Bahar kuzularından birinin bilinen ve alışık olan kuzulardan farklı doğduğunu anlıyoruz. Neyinin farklı olduğunu ise tabii ki anlamıyoruz. Bunu anlamak için kocanın serseri   ağabeyinin gelişini beklemek gerekiyor. Ağabeyin gelişiyle evin bireyine dönüşen kuzunun yarı insan, yarı kuzu olduğunu  görüyor ve hikayeye dair endişelerimizin dozajını artırıyoruz.

Bunu anlamadan önce kuzunun annesi olan koyunun evin kadını tarafından annelik rekabetine  istinaden alnından vurularak katledilişine şahit oluyoruz.

Anneden kurtuluyorlar ama baba nerede?

Baba var mı?  Bu kuzu nereden geldi?  Yoksa o da Agnus Dei gibi babasız mıydı. Bakire gelinin çocuğu muydu?
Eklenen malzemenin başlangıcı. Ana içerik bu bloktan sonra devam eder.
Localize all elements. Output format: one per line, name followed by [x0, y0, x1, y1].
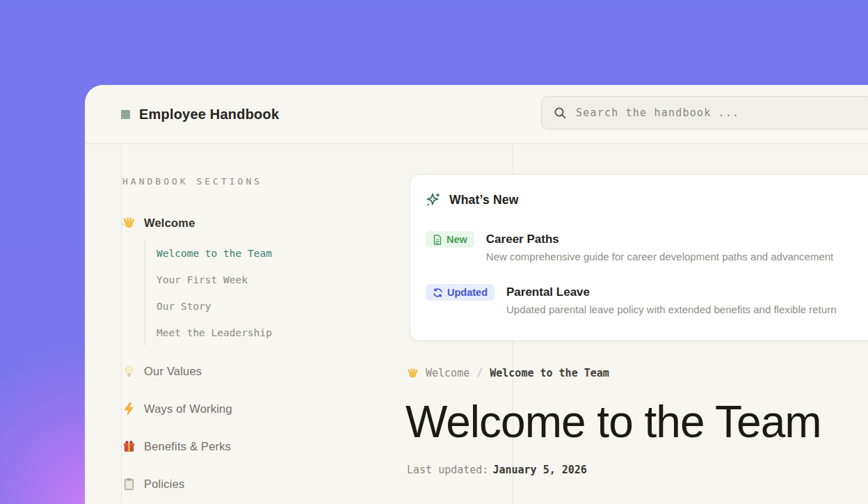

Yoksa genetik bir hata ve sapkın bir zoofilin ürünü müydü?

Bütün bu açıklamaların hepsi dünyayı kendine ait gören bir tür için gayet  normal. Dünya bize aitse izahlar da bize ait olmalı.

Peki ya dünya bize o kadar da ait değilse ya dünya bize paylaşalım diye verildiyse yada doğru deyimle biz dünyayı paylaşmaya mecbursak.

Kuzu’nun insanlık için önemi tam da bu sorunun cevabını vermesiyle ortaya çıkıyor.  Yarı kuzu yarı insan bir kuzuyu bir koyun doğuruyorsa babasının da yarı insan yarı koyun olmasından ve İzlanda’nın ücra dağlarının da onun için gayet iyi bir yaşam alanı olmasından daha doğal ne olabilir.

Yarı  kuzu yarı insan bir çocuğunuz olduğuna inanıyorsunuz ama  onun bir babası olabileceğini aklınıza bile getirmiyorsunuz.

Mavi gezegeni sırf aklımız çok diye tamamen kendimize ait sanmanın yanılgısı ile yaptığımız çokça makro hatanın yanında (muhtemel ki) kendi Ada’larını kaybetmiş bir çiftin bu mikro hatası için çok da kızgınlık duymamalıyız.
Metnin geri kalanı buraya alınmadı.